◆ Requirement ◆
Quote, word for word, the line containing "4. Juni 2016" and all lines that follow it to the end of the records, with no pictures.

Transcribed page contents
::::::

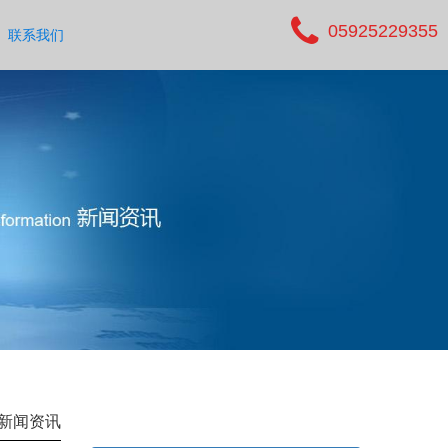
05925229355
联系我们
新闻资讯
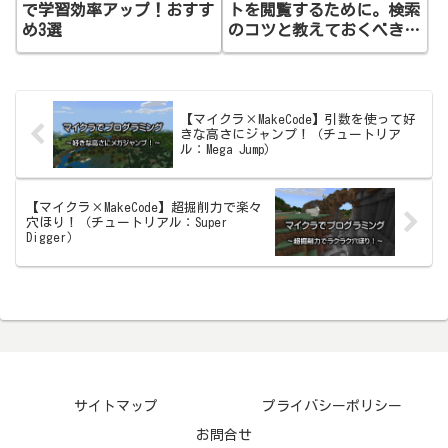
で学習効率アップ！おすす
トを閲覧するために。検索
め3選
のコツと教えておくべきこ
と
【マイクラ×MakeCode】引数を使って好
きな高さにジャンプ！（チュートリア
ル：Mega Jump）
【マイクラ×MakeCode】超掘削力で楽々
穴ほり！（チュートリアル：Super
Digger）
サイトマップ
プライバシーポリシー
お問合せ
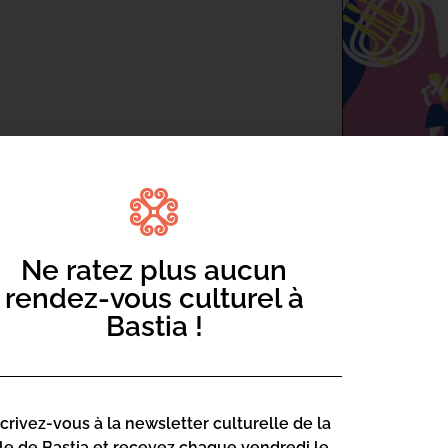
il annuel !
ts : DJ set, danse et ambiance festive
r les hits du moment.
Ne ratez plus aucun
rendez-vous culturel à
Bastia !
issez-vous emporter par la magie d’une
l étoilé dans un cadre magique.
ise Lancerotto vous invite à un voyage
es musicales intemporelles et airs
scrivez-vous à la newsletter culturelle de la
otionnelle unique. Un programme
lle de Bastia et recevez chaque vendredi le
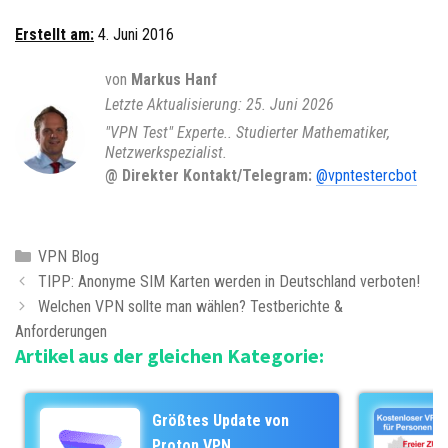
Erstellt am:
4. Juni 2016
von
Markus Hanf
25. Juni 2026
"VPN Test" Experte.. Studierter Mathematiker,
Netzwerkspezialist.
@ Direkter Kontakt/Telegram:
@vpntestercbot
K
VPN Blog
B
a
TIPP: Anonyme SIM Karten werden in Deutschland verboten!
e
t
Welchen VPN sollte man wählen? Testberichte &
i
Anforderungen
e
Artikel aus der gleichen Kategorie:
t
g
r
o
a
r
Größtes Update von
g
i
Proton VPN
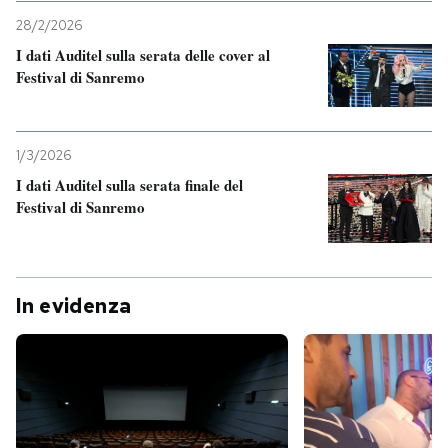
28/2/2026
I dati Auditel sulla serata delle cover al
Festival di Sanremo
1/3/2026
I dati Auditel sulla serata finale del
Festival di Sanremo
In evidenza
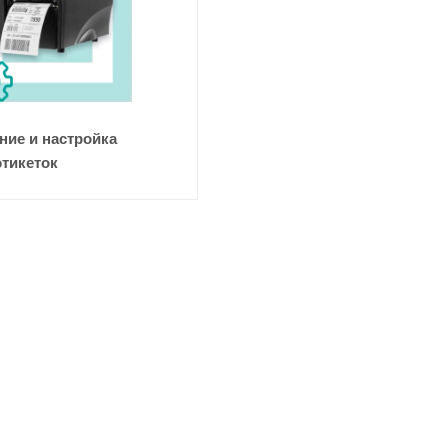
ие и настройка
этикеток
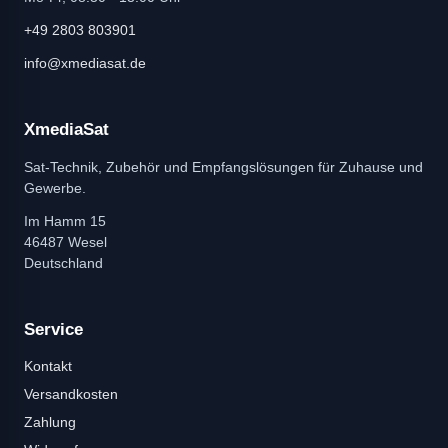
+49 2803 803901
info@xmediasat.de
XmediaSat
Sat-Technik, Zubehör und Empfangslösungen für Zuhause und
Gewerbe.
Im Hamm 15
46487 Wesel
Deutschland
Service
Kontakt
Versandkosten
Zahlung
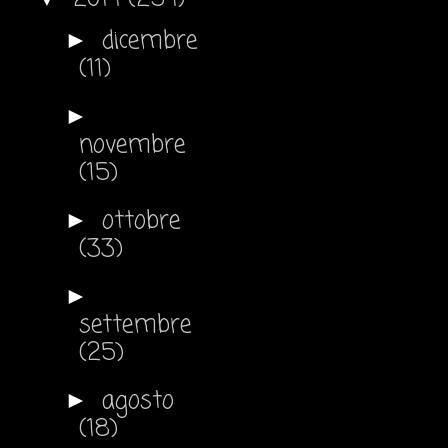
dicembre
►
(11)
►
novembre
(15)
ottobre
►
(33)
►
settembre
(25)
agosto
►
(18)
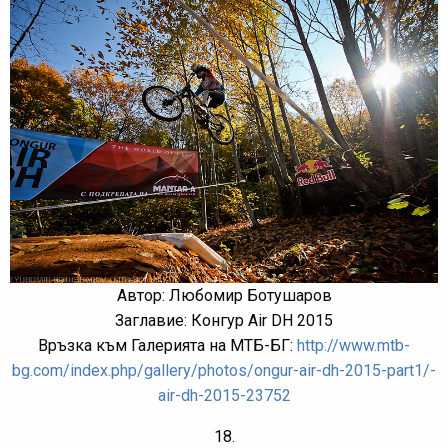
Автор: Любомир Ботушаров
Заглавие: Конгур Air DH 2015
Връзка към Галерията на МТБ-БГ:
http://www.mtb-
bg.com/index.php/gallery/photos/ongur-air-dh-2015-part1/-
air-dh-2015-23752
18.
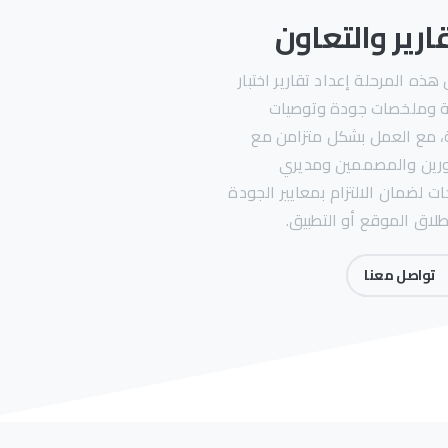
قارير والتعاون
ذه المرحلة إعداد تقارير اختبار
 وملخصات جودة وتوصيات
، مع العمل بشكل متزامن مع
رين والمصممين ومديري
ات لضمان الالتزام بمعايير الجودة
لاق الموقع أو التطبيق.
تواصل معنا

::::::

◆ Your response ◆
4. Juni 2016
von
Markus Hanf
25. Juni 2026
"VPN Test" Experte.. Studierter Mathematiker,
Netzwerkspezialist.
@ Direkter Kontakt/Telegram:
@vpntestercbot
K
VPN Blog
B
a
TIPP: Anonyme SIM Karten werden in Deutschland verboten!
e
t
Welchen VPN sollte man wählen? Testberichte &
i
Anforderungen
e
Artikel aus der gleichen Kategorie:
t
g
r
o
a
r
Größtes Update von
g
i
Proton VPN
28/2/2026
I dati Auditel sulla serata delle cover al
Festival di Sanremo
1/3/2026
I dati Auditel sulla serata finale del
Festival di Sanremo
In evidenza
ие и настройка
этикеток
+49 2803 803901
info@xmediasat.de
XmediaSat
Sat-Technik, Zubehör und Empfangslösungen für Zuhause und
Gewerbe.
Im Hamm 15
46487 Wesel
Deutschland
Service
Kontakt
Versandkosten
Zahlung
dicembre
►
(11)
►
novembre
(15)
ottobre
►
(33)
►
settembre
(25)
agosto
►
(18)
Автор: Любомир Ботушаров
Заглавие: Конгур Air DH 2015
Връзка към Галерията на МТБ-БГ:
http://www.mtb-
bg.com/index.php/gallery/photos/ongur-air-dh-2015-part1/-
air-dh-2015-23752
18.
قارير والتعاون
ذه المرحلة إعداد تقارير اختبار
 وملخصات جودة وتوصيات
، مع العمل بشكل متزامن مع
رين والمصممين ومديري
ات لضمان الالتزام بمعايير الجودة
لاق الموقع أو التطبيق.
تواصل معنا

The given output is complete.